Scientific classification
- Kingdom: Plantae
- Clade: Tracheophytes
- Clade: Angiosperms
- Order: Nymphaeales
- Family: Cabombaceae
- Genus: Cabomba
- Species: C. caroliniana
- Variety: C. c. var. pulcherrima
- Trinomial name: Cabomba caroliniana var. pulcherrima R.M.Harper
- Synonyms: Cabomba pulcherrima (R. M. Harper) Fassett

= Cabomba caroliniana var. pulcherrima =

Species of aquatic plant

Cabomba caroliniana var. pulcherrima is a species of perennial aquatic herb in the family Cabombaceae native to the American states Florida, South Carolina, North Carolina, and Georgia.

==Description==
===Vegetative characteristics===
Cabomba caroliniana var. pulcherrima is a perennial aquatic herb with reddish-purple, 1 m long stems. Both floating and submerged leaves are produced. The submerged leaves are dark-coloured and have narrow segments. The peltate floating leaves are 1.5–3 mm wide.
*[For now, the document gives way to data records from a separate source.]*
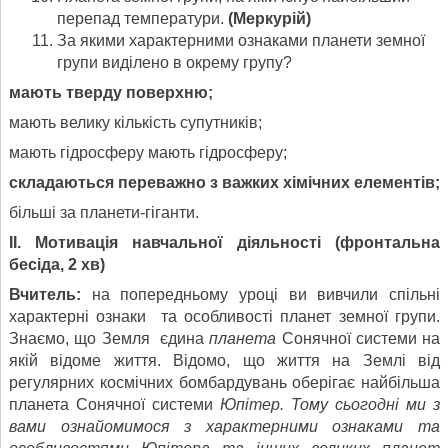
перепад температури.
(Меркурій)
За якими характерними ознаками планети земної
групи виділено в окрему групу?
мають тверду поверхню;
мають велику кількість супутників;
мають гідросферу мають гідросферу;
складаються переважно з важких хімічних елементів;
більші за планети-гіганти.
ІІ. Мотивація навчальної діяльності (фронтальна
бесіда, 2 хв)
Вчитель:
на попередньому уроці ви вивчили спільні
характерні ознаки та особливості планет земної групи.
Знаємо, що Земля єдина
планета
Сонячної системи на
якій відоме життя. Відомо, що життя на Землі від
регулярних космічних бомбардувань оберігає найбільша
планета Сонячної системи
Юпітер. Тому сьогодні ми з
вами ознайомимося з характерними ознаками та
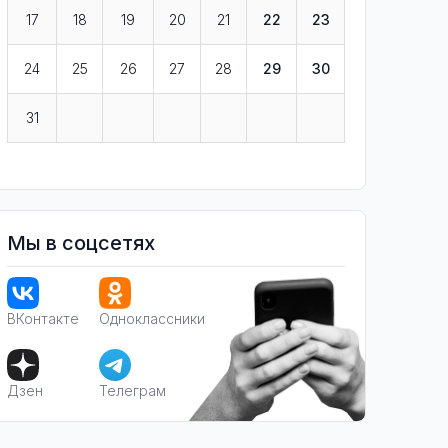
17
18
19
20
21
22
23
24
25
26
27
28
29
30
31
Мы в соцсетях
ВКонтакте
Одноклассники
Дзен
Телеграм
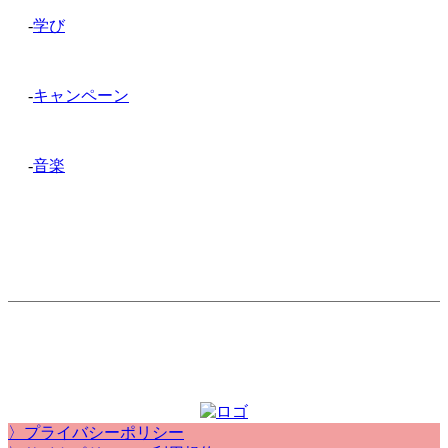
-
学び
-
キャンペーン
-
音楽
〉プライバシーポリシー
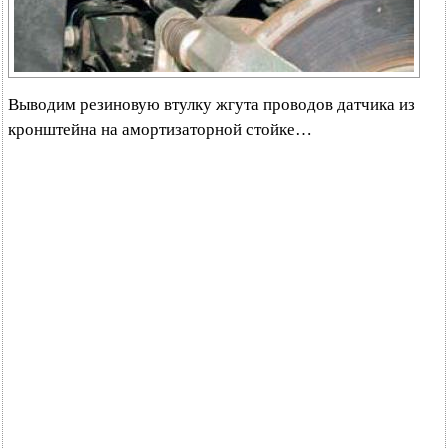
Выводим резиновую втулку жгута проводов датчика из
кронштейна на амортизаторной стойке…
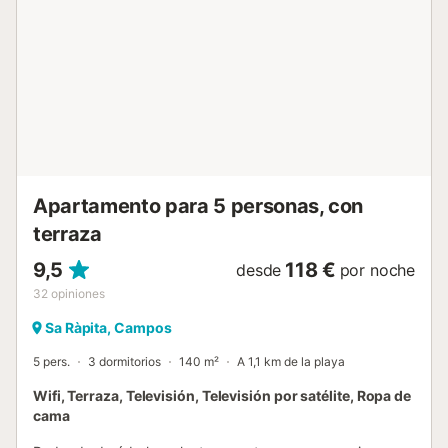
disfrutarlos al aire libre. También ofrece una piscina
compartida rodeada de naturaleza donde, los huéspedes
pueden relajarse y refrescarse en los calurosos días de
verano. También pueden pasar un buen rato jugando al
ping-pong por la tarde. Can Om está situado cerca de Sa
Ràpita (2,5 km, 6 minutos en coche), donde encontrará
una amplia selección de tiendas, restaurantes, bares y
cafeterías, así como la playa más cercana, Arenal de Sa
Ràpita (4,1 km, 8 minutos en coche). La capital de la isla,
Pa...
Apartamento para 5 personas, con
terraza
9,5
118 €
desde
por noche
32
opiniones
Sa Ràpita, Campos
5 pers.
3 dormitorios
140 m²
A 1,1 km de la playa
Wifi, Terraza, Televisión, Televisión por satélite, Ropa de
cama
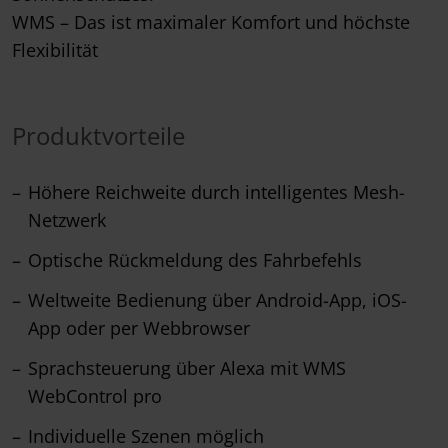
WMS – Das ist maximaler Komfort und höchste
Flexibilität
Produktvorteile
Höhere Reichweite durch intelligentes Mesh-
Netzwerk
Optische Rückmeldung des Fahrbefehls
Weltweite Bedienung über Android-App, iOS-
App oder per Webbrowser
Sprachsteuerung über Alexa mit WMS
WebControl pro
Individuelle Szenen möglich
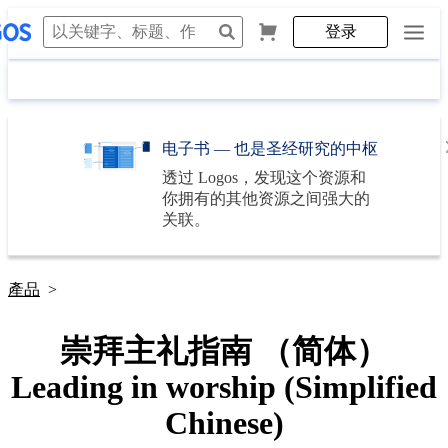
登录
电子书 — 也是圣经研究的中枢
透过
Logos
，发现这个资源和
你拥有的其他资源之间强大的
关联。
產品
>
崇拜主礼指南 （简体）
Leading in worship (Simplified
Chinese)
===Generative characteristics===
The purple flowers are 7–10 mm long. The gynoecium consists of 3–4 carpels.

===Cytology===
The chromosome count is 2n = c. 78.

==Taxonomy==
It was described by Roland McMillan Harper in 1903. The type specimen was collected by Harper in Georgia, USA on the 13th of August 1901.
It was elevated to the species Cabomba pulcherrima by Norman Carter Fassett in 1953, but this is widely not accepted.
One source regards it as a synonym of Cabomba caroliniana var. caroliniana, others regard it as a synonym of Cabomba caroliniana, and some accepted the variety as a separate taxon. Its validity needs further investigation and it has been speculated the purple colouration may be a result of environmental conditions, such as warm water conditions. The colour also is diminished in low light conditions.

===Etymology===
The varietal name pulcherrima from the Latin pulcher means most beautiful.

==Distribution and habitat==
It occurs in the American states Florida, South and North Carolina, and Georgia, where it occurs at low altitudes.